A principled CORS middleware library for Go, designed to be both easier to use and harder to misuse than existing alternatives.
The Same-Origin Policy (SOP) is a security mechanism that Web browsers implement to protect their users. In particular, the SOP places some restrictions on cross-origin network access, in terms of both sending and reading. Cross-Origin Resource Sharing (CORS) is a protocol that lets servers instruct browsers to relax those restrictions for select clients.
This package allows you to configure and build net/http middleware that implement CORS.
go get github.com/jub0bs/cors
jub0bs/cors requires Go 1.23 or above.
The following program demonstrates how to create a CORS middleware that
- allows anonymous access from Web origin
https://example.com
, - with requests whose method is either
GET
orPOST
, and - (optionally) with request header
Authorization
,
and how to apply the middleware in question to all the resources accessible
under some /api/
path:
package main
import (
"io"
"log"
"net/http"
"github.com/jub0bs/cors"
)
func main() {
mux := http.NewServeMux()
mux.HandleFunc("GET /hello", handleHello) // note: not configured for CORS
// create CORS middleware
corsMw, err := cors.NewMiddleware(cors.Config{
Origins: []string{"https://example.com"},
Methods: []string{http.MethodGet, http.MethodPost},
RequestHeaders: []string{"Authorization"},
})
if err != nil {
log.Fatal(err)
}
corsMw.SetDebug(true) // turn debug mode on (optional)
api := http.NewServeMux()
api.HandleFunc("GET /users", handleUsersGet)

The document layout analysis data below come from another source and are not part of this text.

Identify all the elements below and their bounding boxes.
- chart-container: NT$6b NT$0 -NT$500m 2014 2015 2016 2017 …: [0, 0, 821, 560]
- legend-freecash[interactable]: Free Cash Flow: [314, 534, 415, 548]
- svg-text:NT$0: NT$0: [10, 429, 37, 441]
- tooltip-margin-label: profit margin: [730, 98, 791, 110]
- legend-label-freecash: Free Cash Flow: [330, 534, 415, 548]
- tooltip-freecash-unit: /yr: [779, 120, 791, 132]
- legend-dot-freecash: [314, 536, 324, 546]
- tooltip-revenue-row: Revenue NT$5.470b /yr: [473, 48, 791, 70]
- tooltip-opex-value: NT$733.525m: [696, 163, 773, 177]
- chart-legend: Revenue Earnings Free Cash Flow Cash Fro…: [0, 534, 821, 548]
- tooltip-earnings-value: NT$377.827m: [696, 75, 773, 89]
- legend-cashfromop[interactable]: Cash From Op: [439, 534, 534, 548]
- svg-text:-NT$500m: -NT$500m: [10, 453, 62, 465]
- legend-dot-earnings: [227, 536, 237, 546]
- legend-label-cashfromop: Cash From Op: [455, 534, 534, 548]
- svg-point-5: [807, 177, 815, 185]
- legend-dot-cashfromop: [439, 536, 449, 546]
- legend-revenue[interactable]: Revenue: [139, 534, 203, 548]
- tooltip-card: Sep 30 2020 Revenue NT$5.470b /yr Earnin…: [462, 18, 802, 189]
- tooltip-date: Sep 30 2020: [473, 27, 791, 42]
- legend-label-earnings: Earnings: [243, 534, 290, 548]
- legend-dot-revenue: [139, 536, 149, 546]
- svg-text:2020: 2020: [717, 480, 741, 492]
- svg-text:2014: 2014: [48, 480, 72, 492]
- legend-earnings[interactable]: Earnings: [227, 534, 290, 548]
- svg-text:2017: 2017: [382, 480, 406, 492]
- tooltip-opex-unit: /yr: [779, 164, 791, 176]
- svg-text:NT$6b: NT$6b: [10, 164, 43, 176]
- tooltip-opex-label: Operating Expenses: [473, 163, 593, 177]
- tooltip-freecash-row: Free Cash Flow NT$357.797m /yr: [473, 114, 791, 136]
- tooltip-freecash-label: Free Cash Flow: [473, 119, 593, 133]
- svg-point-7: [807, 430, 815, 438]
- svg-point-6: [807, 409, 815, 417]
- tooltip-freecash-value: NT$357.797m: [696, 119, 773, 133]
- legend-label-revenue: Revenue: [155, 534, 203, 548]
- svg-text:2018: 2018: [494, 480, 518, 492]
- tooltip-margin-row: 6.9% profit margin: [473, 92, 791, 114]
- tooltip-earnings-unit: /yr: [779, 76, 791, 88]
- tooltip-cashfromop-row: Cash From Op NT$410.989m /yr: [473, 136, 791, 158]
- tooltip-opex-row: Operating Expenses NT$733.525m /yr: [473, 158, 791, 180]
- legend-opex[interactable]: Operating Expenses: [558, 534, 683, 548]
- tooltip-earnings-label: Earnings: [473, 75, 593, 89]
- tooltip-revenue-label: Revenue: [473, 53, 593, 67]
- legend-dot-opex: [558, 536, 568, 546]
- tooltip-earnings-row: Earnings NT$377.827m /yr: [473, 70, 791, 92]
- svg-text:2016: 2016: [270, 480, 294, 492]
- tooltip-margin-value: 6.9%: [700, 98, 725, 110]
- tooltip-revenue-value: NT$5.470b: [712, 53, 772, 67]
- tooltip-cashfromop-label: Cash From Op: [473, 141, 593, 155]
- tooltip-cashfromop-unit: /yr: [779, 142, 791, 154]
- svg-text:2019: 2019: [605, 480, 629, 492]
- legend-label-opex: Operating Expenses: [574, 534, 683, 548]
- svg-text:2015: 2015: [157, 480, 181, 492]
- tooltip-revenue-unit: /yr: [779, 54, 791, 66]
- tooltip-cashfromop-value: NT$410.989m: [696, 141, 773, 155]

api.HandleFunc("POST /users", handleUsersPost)
mux.Handle("/api/", http.StripPrefix("/api", corsMw.Wrap(api))) // note: method-less pattern here
log.Fatal(http.ListenAndServe(":8080", mux))
}
func handleHello(w http.ResponseWriter, _ *http.Request) {
io.WriteString(w, "Hello, World!")
}
func handleUsersGet(_ http.ResponseWriter, _ *http.Request) {
// omitted
}
func handleUsersPost(_ http.ResponseWriter, _ *http.Request) {
// omitted
}
Try it out yourself by saving this program to a file named server.go
.
You may need to adjust the port number if port 8080 happens to be unavailable
on your machine. Then build and run your server:
go build server.go
./server
If no error occurred, the server is now running on localhost:8080
and
the various resources accessible under the /api/
path are now configured
for CORS as desired.
Be aware that, for performance reasons, CORS middleware produced by this
library closely adheres to guarantees (provided by the Fetch standard)
about the format of some CORS headers. In particular, if you wish to write
tests that exercise CORS middleware via CORS-preflight requests that include an
Access-Control-Request-Headers
header, keep in mind that you should
specify the comma-separated elements in that header value
- in lower case,
- in lexicographical order,
- without repetitions.
Otherwise, the CORS middleware will cause preflight to fail.
The documentation is available on pkg.go.dev.
Moreover, guidance on how to use jub0bs/cors with popular third-party routers can be found in jub0bs/cors-examples.
Some benchmarks pitting jub0bs/cors against rs/cors are available in jub0bs/cors-benchmarks.
All source code is covered by the MIT License.
- Fearless CORS: a design philosophy for CORS middleware libraries (and a Go implementation) (blog post)
- jub0bs/cors: a better CORS middleware library for Go (blog post)
- Reconfigurable CORS middleware with jub0bs/cors (blog post)
- Useful Functional-Options Tricks for Better Libraries (GopherCon Europe 2023) (video)
- github.com/jub0bs/fcors (this library's predecessor)
Despite all of jub0bs/cors's goodness, you may still have valid reasons for sticking with rs/cors, at least for the time being. Here is as exhaustive a list as I could come up with:
- You need more flexibility than that offered by jub0bs/cors's origin patterns; but do bear in mind that excessive flexibility in this regard implies security risks.
- You want to log a message for every single request processed by your CORS middleware; but do you, really?